Now Accepting Working Guests

The tasting room.Photo: Courtesy of Shinn Estate Vineyards

David Page worked on the bacon for two weeks straight before the first guests pulled up to his bed-and-breakfast in Mattituck, Long Island, last month. After curing the pork belly in salt, maple syrup, and pepper, he slowly smoked it over grapevine cuttings to give it a fruity aroma—a trick he learned from sustainable-food guru Alice Waters of Chez Panisse. The bacon is part of the breakfast spread at the four-bedroom inn he and his wife, Barbara Shinn, just opened on Shinn Estate, their 22-acre vineyard on the North Fork. It’s the newest manifestation of the Northeast’s own agrotourism mini-trend, catering to the kind of foodies who plan their weekends around Stone Barns reservations and have The 100-Mile Diet on their nightstands. Everything served at Shinn Estate Farmhouse is organic and local; a lot of it is visible from the front porch. The asparagus in Page’s risotto is from Sang Lee Farms, an organic farm down the road in Peconic. The duck eggs in his omelettes are from Crescent Farms in Aquebogue. The mint and strawberries in his smoothies are from Shinn’s garden, which guests are encouraged to pick from. They can also get their hands dirty in the vines, planting shoot positioners, pruning shadow-casting leaves, or harvesting fruit, depending on the season. “I figure if I give them a full stomach,” says Page only half-jokingly, “I can probably get some work out of them.”

It’s been almost a decade since Page and Shinn lived in the West Village and oversaw their empire: Home on Cornelia Street, Home Away From Home, and Drover Tap Room. After putting a deposit on yet another location—and sweating through a particularly sweltering summer—they decided instead to sell everything except for the original Home and reorient their lives around a patch of earth on Oregon Road. “I gave a lecture at NYU business school, where they tell you things like, ‘Growth is the most important part of economic survival!’ ” says Page. “Barbara and I have this other view. You want to get small. Otherwise, you can end up with an empire and not much to do except reign over it.”
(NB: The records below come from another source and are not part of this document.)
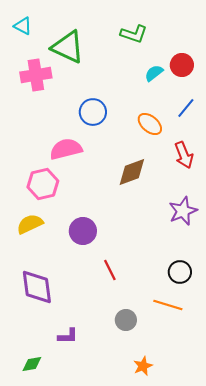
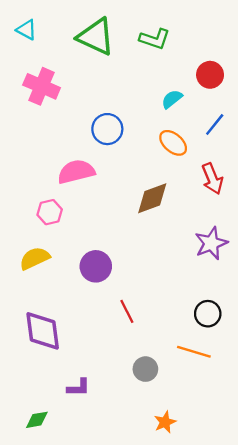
green triangle: (68, 47) -> (96, 37), moved
cyan semicircle: (154, 73) -> (172, 99), moved
pink cross: (36, 75) -> (42, 86), turned 32
pink hexagon: (43, 184) -> (50, 212), size x0.7

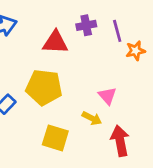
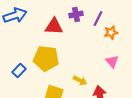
purple line: (117, 31) -> (98, 18), turned 42
pink triangle: (107, 96) -> (112, 61), moved

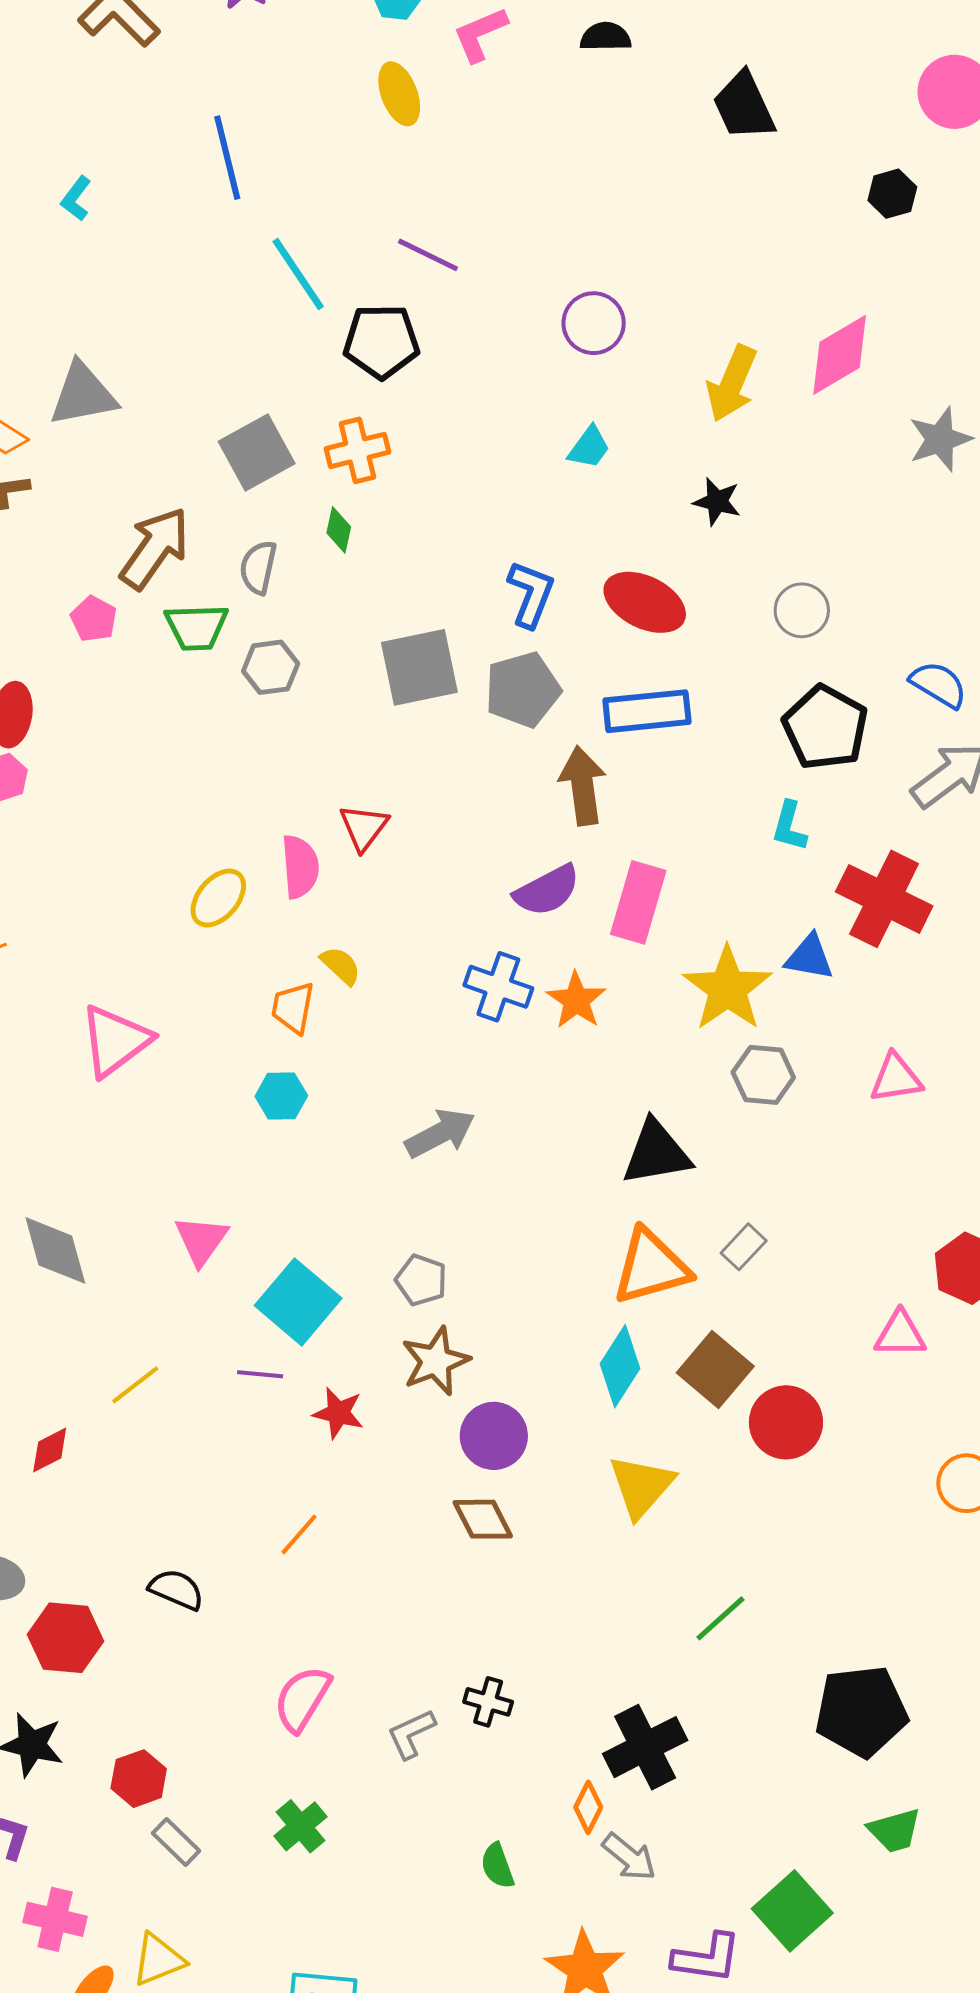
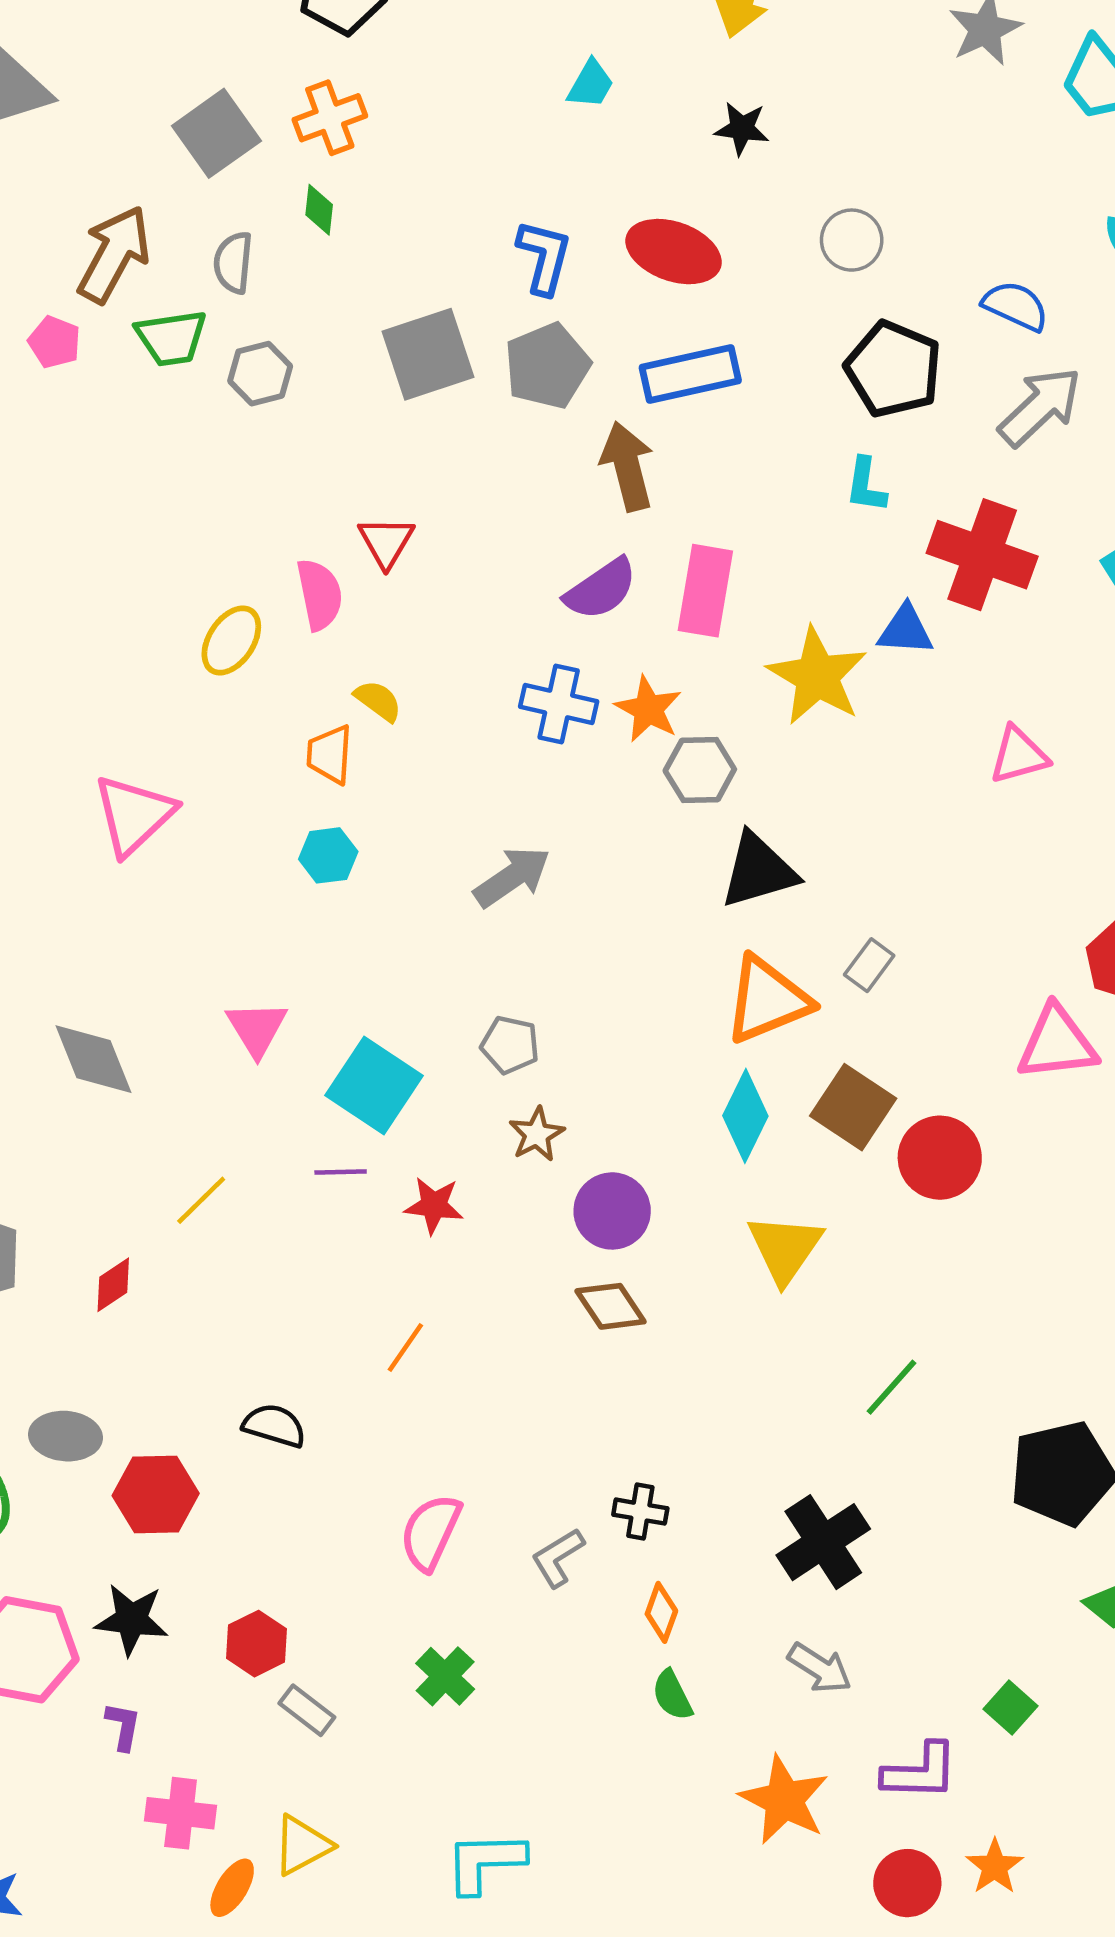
gray hexagon: (763, 1075) -> (700, 770), moved
pink triangle: (900, 1334) -> (1057, 1043), size x1.4
brown star: (436, 1361) -> (537, 1134), size x0.7
orange diamond: (588, 1807) -> (661, 1612), moved
green square: (792, 1911) -> (1011, 1708), size x0.6

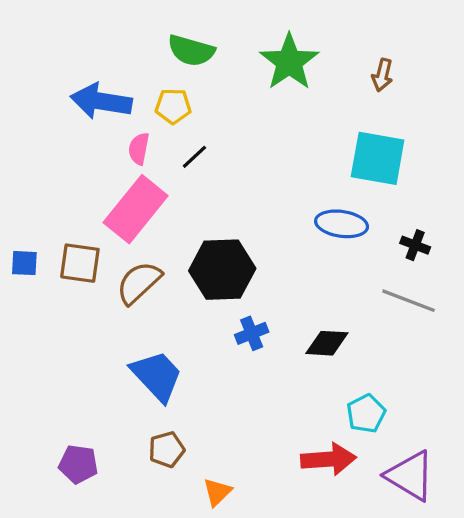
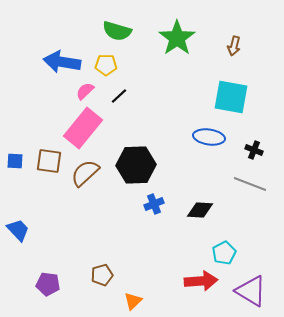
pink semicircle: (139, 149) -> (85, 91), turned 36
blue trapezoid: (157, 376) -> (18, 230), moved, size x0.7

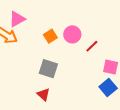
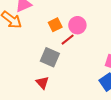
red line: (92, 46) -> (68, 40), moved

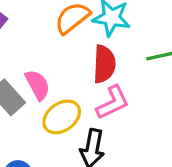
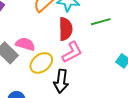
pink semicircle: (38, 85) -> (25, 44), turned -42

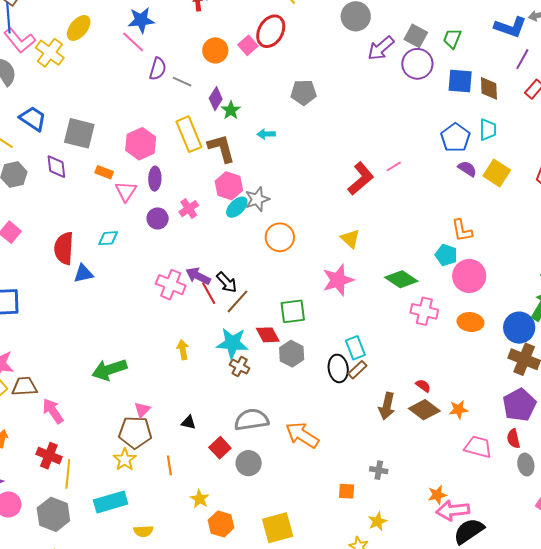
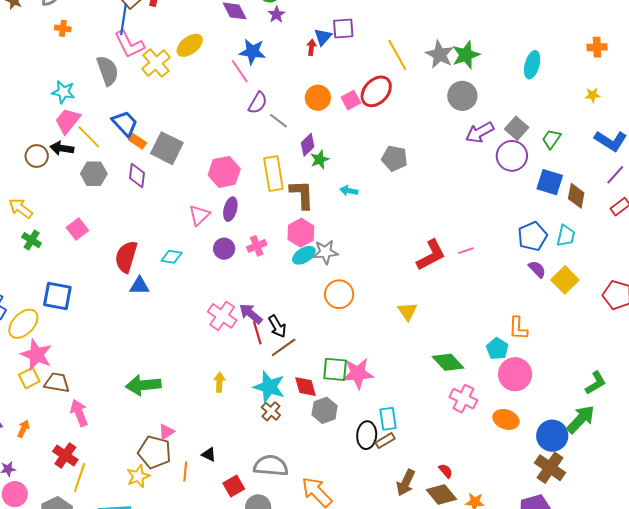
orange rectangle: (104, 172) -> (138, 141), moved
pink star: (338, 280) -> (358, 373), moved
orange line: (169, 465) -> (185, 471), moved

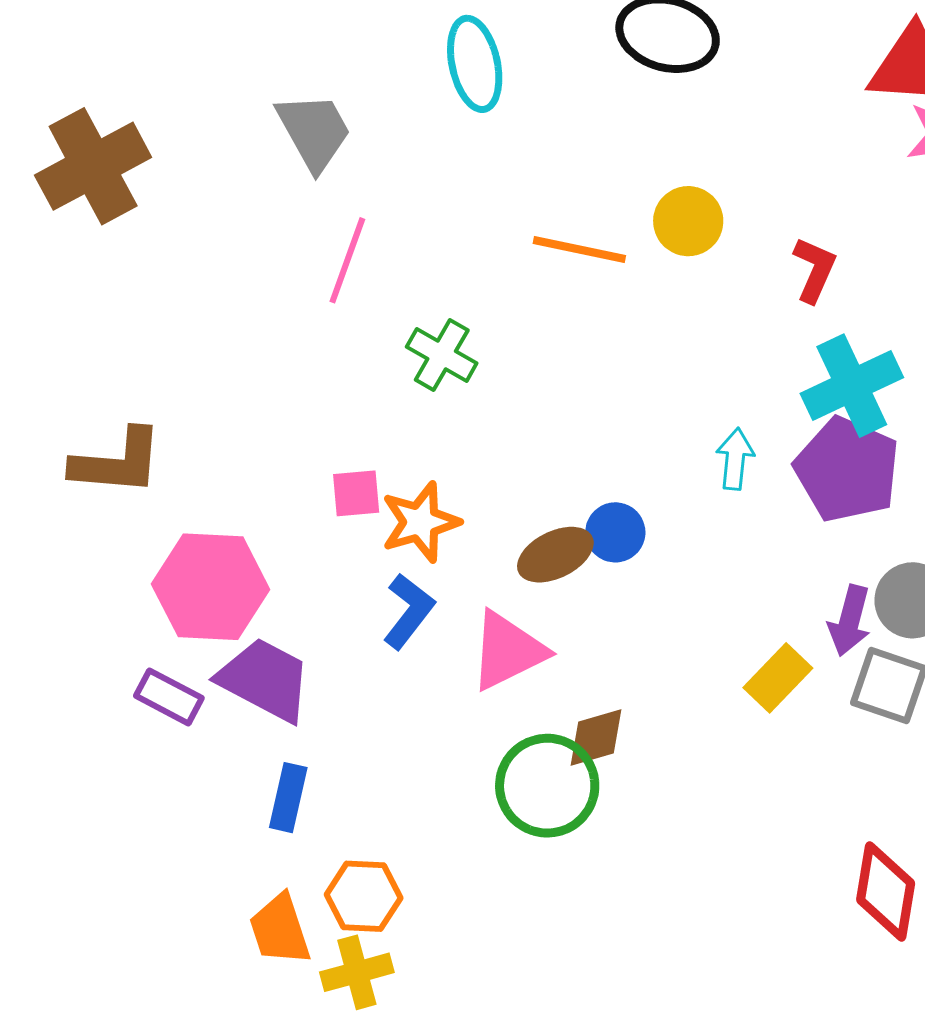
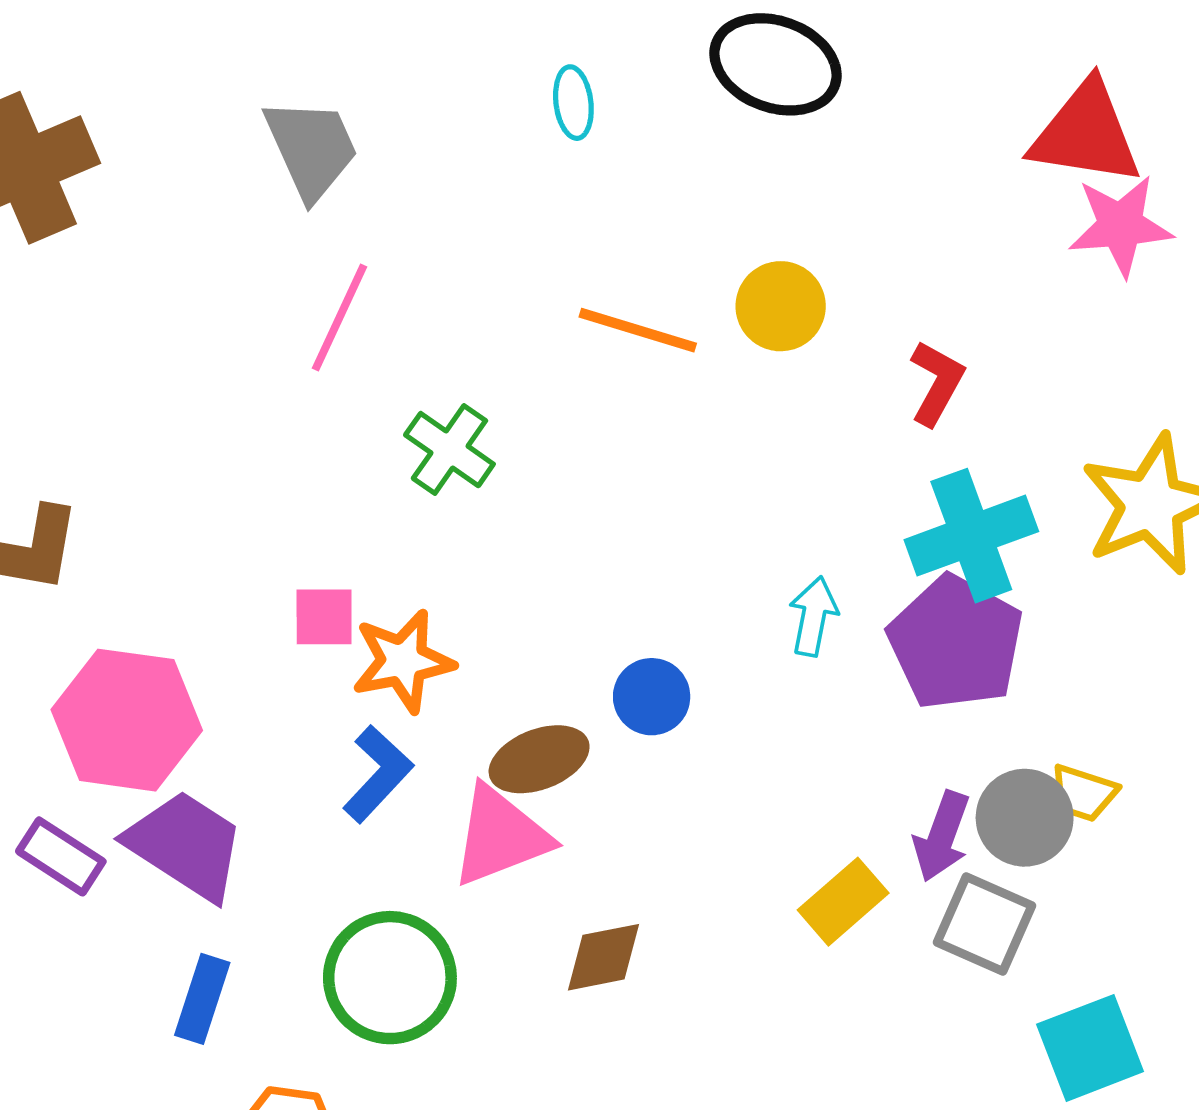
cyan ellipse: (475, 64) -> (573, 103), moved, size x0.6
brown ellipse: (555, 555) -> (539, 759), moved
green circle: (547, 786) -> (390, 978), moved

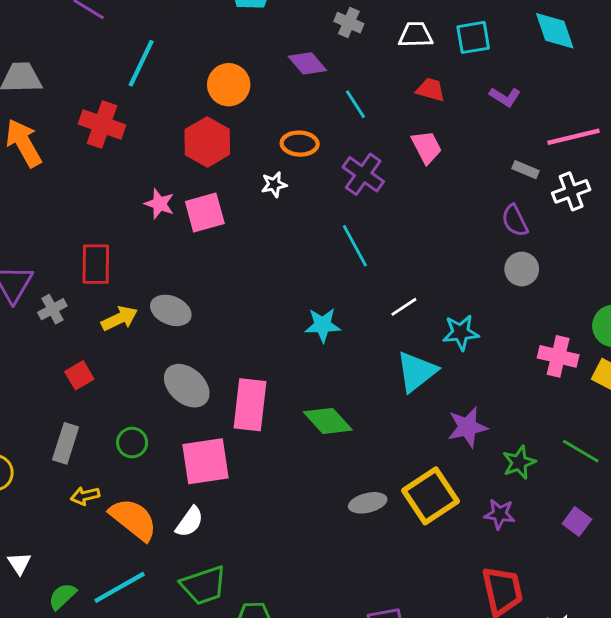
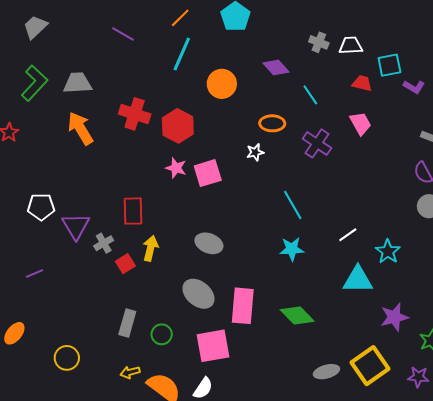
gray cross: (349, 23) -> (319, 42), moved
cyan square: (473, 37) -> (389, 65), moved
cyan line: (141, 63) -> (182, 54), moved
red hexagon: (207, 142) -> (178, 126), moved
cyan line: (355, 246) -> (293, 205), moved
gray ellipse: (171, 310) -> (209, 243), moved
yellow arrow: (119, 318) -> (150, 248), turned -50
cyan star: (461, 333) -> (388, 252), turned -30
cyan triangle: (416, 372) -> (358, 280), turned 40
red square: (79, 375) -> (125, 264), moved
gray rectangle: (66, 443) -> (127, 323), moved

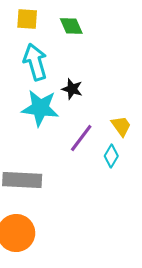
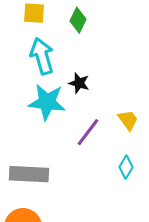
green diamond: (71, 26) -> (78, 20), turned 50
cyan diamond: (111, 156) -> (126, 167), moved

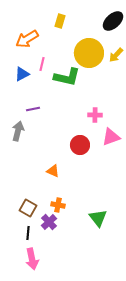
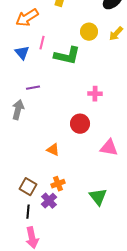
yellow circle: (89, 53) -> (89, 32), size x0.6
blue triangle: (22, 74) -> (22, 53), turned -42
pink triangle: (111, 137) -> (109, 148), moved, turned 30
orange cross: (58, 205) -> (58, 184), turned -32

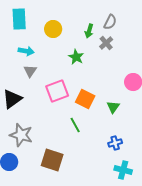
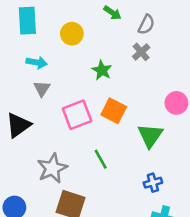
green arrow: (89, 31) -> (112, 13), moved, turned -72
orange square: (85, 99) -> (114, 111), moved
green triangle: (113, 107) -> (150, 136), size x1.5
gray star: (21, 135) -> (52, 168), moved, turned 30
They started with wine, and since their first vintage in 2002, Shinn Estate Merlot has become one of the top-rated in the region. They could have stopped there, what with the philosophy of getting small and all, but as Page sees it, the inn was the final piece in the culinary puzzle. His goal was always to “integrate food, wine, and farming,” a Page-family tradition starting with his grandfather in Wisconsin, who grew grain—and made whiskey from it for Al Capone. The capital for the farmhouse came in part from selling the development rights to their land back to the town of Southold, a conservation-minded transaction to prevent new structures from being built there in perpetuity. Page and Shinn completely overhauled the existing 1880s farmhouse, and the result is not your typical fusty B&B. The rooms, from $225 to $275, are painted in rich earthy or dark jewel tones, and the furniture is modern and hefty. All rooms have a private bath and amenities like flat-screen TVs.

But the real draw is the wine and Page’s back-to-the-earth cooking (nonguests can book private dinners). Weekends are nearly booked through the October harvest, thanks to word of mouth and referrals from neighbors like husband and wife Claudia (Gramercy Tavern) Fleming and Gerry (Amuse) Hayden, who opened North Fork Table & Inn in Southold a year ago. Tiny though it is, the inn has boosted wine sales, too (take that, NYU business school!). “A couple just checked out, went to the tasting room, and bought six cases” for $1,500 says Page. Still, it’s the much-improved quality of life more than the profits that keep him going. “If it were really about money,” he says, “I’d be talking to you about Home Vegas.”